→ PROBLEM DETAILS: Please write out exactly the lines of the data below from the line holding "Discusión (583, 351)" through the line holding "Apartados (66, 544)", and leave out the rest.

#### THE RECORDS ####

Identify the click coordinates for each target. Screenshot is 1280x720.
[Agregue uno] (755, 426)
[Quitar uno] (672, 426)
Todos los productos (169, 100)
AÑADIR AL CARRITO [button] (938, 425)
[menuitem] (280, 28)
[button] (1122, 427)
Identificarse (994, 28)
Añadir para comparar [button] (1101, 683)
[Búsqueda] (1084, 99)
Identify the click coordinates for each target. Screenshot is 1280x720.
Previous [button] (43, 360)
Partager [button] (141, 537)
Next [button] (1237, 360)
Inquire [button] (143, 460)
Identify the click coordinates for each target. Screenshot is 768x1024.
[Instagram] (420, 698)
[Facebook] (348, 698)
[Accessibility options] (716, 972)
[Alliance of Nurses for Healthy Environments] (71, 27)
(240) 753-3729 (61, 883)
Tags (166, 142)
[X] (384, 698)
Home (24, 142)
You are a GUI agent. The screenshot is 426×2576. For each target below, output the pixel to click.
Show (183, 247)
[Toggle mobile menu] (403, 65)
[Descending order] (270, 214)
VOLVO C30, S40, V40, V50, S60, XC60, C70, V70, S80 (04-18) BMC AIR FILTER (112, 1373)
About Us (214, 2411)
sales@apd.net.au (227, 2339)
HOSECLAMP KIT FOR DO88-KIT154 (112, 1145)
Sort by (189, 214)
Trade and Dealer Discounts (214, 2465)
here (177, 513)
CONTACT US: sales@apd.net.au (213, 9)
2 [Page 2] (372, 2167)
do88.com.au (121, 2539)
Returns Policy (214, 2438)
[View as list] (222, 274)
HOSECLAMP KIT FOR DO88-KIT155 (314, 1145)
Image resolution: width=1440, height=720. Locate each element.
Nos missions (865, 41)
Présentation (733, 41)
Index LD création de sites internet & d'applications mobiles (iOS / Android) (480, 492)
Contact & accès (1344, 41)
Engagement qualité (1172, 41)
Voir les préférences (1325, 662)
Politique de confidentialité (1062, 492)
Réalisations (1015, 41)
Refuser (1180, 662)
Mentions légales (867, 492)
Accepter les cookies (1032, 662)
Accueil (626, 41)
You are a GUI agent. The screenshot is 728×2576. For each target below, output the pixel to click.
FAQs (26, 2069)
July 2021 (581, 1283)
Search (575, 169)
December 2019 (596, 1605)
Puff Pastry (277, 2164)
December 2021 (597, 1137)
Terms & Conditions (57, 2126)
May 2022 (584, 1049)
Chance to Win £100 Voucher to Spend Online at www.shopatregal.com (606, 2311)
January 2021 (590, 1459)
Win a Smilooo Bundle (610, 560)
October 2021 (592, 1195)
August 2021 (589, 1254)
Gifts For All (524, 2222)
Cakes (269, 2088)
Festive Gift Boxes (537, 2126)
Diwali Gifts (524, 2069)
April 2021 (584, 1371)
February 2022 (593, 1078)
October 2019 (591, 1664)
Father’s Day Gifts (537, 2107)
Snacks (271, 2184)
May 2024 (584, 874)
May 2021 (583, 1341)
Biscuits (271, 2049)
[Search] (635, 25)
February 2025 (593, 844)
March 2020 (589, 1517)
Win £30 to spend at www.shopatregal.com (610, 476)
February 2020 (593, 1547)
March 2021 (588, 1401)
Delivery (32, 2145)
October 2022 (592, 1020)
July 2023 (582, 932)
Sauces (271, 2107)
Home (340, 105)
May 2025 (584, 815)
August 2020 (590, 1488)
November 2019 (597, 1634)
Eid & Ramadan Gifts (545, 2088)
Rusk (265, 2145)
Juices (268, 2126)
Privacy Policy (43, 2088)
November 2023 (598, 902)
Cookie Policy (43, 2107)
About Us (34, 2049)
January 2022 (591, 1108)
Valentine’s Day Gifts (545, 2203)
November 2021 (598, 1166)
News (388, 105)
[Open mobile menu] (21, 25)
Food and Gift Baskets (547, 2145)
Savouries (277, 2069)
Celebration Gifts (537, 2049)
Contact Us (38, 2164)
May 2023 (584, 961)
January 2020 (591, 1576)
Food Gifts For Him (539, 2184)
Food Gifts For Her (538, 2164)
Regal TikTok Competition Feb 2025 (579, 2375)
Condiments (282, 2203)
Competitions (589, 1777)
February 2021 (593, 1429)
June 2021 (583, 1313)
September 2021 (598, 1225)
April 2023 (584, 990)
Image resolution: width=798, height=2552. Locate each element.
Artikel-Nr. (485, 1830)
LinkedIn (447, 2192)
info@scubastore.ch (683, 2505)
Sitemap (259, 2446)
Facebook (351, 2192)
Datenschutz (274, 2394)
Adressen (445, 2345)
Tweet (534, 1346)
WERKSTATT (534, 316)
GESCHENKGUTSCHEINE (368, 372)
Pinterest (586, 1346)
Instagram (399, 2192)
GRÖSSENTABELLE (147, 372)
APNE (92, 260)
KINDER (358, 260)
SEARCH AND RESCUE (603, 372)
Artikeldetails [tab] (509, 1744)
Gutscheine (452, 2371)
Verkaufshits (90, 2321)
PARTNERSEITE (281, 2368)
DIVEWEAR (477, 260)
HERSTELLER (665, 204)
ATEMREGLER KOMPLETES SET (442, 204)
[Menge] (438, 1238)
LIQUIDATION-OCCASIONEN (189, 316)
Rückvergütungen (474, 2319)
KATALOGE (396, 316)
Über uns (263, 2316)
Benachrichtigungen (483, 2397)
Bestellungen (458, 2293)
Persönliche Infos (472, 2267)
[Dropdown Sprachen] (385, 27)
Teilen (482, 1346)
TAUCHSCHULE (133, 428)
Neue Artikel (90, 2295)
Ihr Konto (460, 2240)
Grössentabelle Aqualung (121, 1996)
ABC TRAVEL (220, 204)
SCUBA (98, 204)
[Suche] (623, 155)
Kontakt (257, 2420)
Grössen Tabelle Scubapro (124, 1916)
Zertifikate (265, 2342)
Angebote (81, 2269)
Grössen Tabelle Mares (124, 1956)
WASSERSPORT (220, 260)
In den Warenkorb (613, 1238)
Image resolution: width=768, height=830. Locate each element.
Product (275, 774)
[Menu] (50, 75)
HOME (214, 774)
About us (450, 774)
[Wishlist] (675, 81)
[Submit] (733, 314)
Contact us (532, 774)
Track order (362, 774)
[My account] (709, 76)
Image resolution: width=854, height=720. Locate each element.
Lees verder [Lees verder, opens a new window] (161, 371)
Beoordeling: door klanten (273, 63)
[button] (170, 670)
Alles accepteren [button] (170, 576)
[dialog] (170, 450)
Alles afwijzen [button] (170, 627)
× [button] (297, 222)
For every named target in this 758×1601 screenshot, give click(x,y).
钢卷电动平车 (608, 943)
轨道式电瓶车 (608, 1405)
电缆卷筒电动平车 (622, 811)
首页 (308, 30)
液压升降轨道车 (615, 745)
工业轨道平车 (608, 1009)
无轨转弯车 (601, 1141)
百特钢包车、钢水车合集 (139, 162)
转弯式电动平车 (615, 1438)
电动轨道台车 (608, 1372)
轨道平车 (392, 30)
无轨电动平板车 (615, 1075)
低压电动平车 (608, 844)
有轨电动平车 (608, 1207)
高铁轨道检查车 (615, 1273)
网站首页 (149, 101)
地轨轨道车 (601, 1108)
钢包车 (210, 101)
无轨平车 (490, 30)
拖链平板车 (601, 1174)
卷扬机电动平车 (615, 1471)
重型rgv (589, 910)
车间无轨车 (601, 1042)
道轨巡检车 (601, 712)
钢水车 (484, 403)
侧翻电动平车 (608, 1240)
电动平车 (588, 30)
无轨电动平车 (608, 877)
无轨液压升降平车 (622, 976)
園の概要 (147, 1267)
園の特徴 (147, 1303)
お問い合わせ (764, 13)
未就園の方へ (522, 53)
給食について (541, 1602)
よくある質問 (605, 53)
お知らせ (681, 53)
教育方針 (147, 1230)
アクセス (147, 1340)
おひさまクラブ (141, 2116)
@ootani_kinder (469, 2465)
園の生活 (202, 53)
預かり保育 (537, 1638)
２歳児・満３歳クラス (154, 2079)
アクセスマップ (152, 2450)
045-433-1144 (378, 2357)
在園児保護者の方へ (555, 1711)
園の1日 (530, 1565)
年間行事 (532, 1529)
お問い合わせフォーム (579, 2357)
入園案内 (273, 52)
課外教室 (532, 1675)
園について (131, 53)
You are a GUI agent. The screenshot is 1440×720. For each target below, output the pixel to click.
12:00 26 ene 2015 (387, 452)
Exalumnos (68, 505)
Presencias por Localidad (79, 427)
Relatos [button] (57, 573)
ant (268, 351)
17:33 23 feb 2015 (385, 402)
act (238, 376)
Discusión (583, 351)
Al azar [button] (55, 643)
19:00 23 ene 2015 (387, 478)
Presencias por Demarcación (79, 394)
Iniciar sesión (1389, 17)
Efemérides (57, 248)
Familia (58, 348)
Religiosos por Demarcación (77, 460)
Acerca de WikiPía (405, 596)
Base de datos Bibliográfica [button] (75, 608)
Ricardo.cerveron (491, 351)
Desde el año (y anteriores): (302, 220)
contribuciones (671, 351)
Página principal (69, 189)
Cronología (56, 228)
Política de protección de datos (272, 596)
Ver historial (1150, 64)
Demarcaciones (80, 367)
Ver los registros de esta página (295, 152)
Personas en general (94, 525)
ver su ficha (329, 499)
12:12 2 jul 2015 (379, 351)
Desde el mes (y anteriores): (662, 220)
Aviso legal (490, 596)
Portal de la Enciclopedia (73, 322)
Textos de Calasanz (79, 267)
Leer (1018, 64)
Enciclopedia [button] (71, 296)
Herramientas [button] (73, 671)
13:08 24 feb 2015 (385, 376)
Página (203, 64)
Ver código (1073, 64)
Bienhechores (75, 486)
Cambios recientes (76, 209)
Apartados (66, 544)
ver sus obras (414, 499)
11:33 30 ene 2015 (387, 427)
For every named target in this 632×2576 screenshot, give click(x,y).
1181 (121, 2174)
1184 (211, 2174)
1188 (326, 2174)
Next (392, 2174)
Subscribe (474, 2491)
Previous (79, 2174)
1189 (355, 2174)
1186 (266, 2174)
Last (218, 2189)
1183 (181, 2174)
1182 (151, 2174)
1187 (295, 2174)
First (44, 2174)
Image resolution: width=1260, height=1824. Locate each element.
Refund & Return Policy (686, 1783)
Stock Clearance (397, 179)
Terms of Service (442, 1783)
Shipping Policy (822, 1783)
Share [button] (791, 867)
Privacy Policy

####

→ WRITTEN RESPONSE:
Discusión (583, 351)
Al azar [button] (55, 643)
19:00 23 ene 2015 (387, 478)
Presencias por Demarcación (79, 394)
Iniciar sesión (1389, 17)
Efemérides (57, 248)
Familia (58, 348)
Religiosos por Demarcación (77, 460)
Acerca de WikiPía (405, 596)
Base de datos Bibliográfica [button] (75, 608)
Ricardo.cerveron (491, 351)
Desde el año (y anteriores): (302, 220)
contribuciones (671, 351)
Página principal (69, 189)
Cronología (56, 228)
Política de protección de datos (272, 596)
Ver historial (1150, 64)
Demarcaciones (80, 367)
Ver los registros de esta página (295, 152)
Personas en general (94, 525)
ver su ficha (329, 499)
12:12 2 jul 2015 (379, 351)
Desde el mes (y anteriores): (662, 220)
Aviso legal (490, 596)
Portal de la Enciclopedia (73, 322)
Textos de Calasanz (79, 267)
Leer (1018, 64)
Enciclopedia [button] (71, 296)
Herramientas [button] (73, 671)
13:08 24 feb 2015 (385, 376)
Página (203, 64)
Ver código (1073, 64)
Bienhechores (75, 486)
Cambios recientes (76, 209)
Apartados (66, 544)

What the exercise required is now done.